Overall, the key-value pairs passed to @var{function} describe all the
values stored in @var{char-table}.
The return value is always @code{nil}; to make this function useful,
@var{function} should have side effects. For example,
here is how to examine each element of the syntax table:
@example
(let (accumulator)
(map-char-table
#'(lambda (key value)
(setq accumulator
(cons (list key value) accumulator)))
(syntax-table))
accumulator)
@result{}
((475008 nil) (474880 nil) (474752 nil) (474624 nil)
... (5 (3)) (4 (3)) (3 (3)) (2 (3)) (1 (3)) (0 (3)))
@end example
@end defun
@node Bool-Vectors
@section Bool-vectors
@cindex Bool-vectors
A bool-vector is much like a vector, except that it stores only the
values @code{t} and @code{nil}. If you try to store any non-@code{nil}
value into an element of the bool-vector, the effect is to store
@code{t} there. As with all arrays, bool-vector indices start from 0,
and the length cannot be changed once the bool-vector is created.
Bool-vectors are constants when evaluated.

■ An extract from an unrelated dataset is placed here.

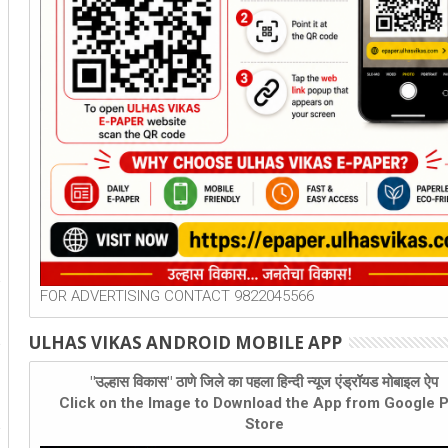
FOR ADVERTISING CONTACT 9822045566
ULHAS VIKAS ANDROID MOBILE APP
"उल्हास विकास" ठाणे जिले का पहला हिन्दी न्यूज एंड्रॉयड मोबाइल ऐप
Click on the Image to Download the App from Google P
Store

There are two special functions for working with bool-vectors; aside
from that, you manipulate them with same functions used for other kinds
of arrays.
@defun make-bool-vector length initial
Return a new bool-vector of @var{length} elements,
each one initialized to @var{initial}.
@end defun
@defun bool-vector-p object
This returns @code{t} if @var{object} is a bool-vector,
and @code{nil} otherwise.
@end defun
Here is an example of creating, examining, and updating a
bool-vector. Note that the printed form represents up to 8 boolean
values as a single character.
@example
(setq bv (make-bool-vector 5 t))
@result{} #&5"^_"
(aref bv 1)
@result{} t
(aset bv 3 nil)
@result{} nil
bv
@result{} #&5"^W"
@end example
@noindent
These results make sense because the binary codes for control-_ and
control-W are 11111 and 10111, respectively.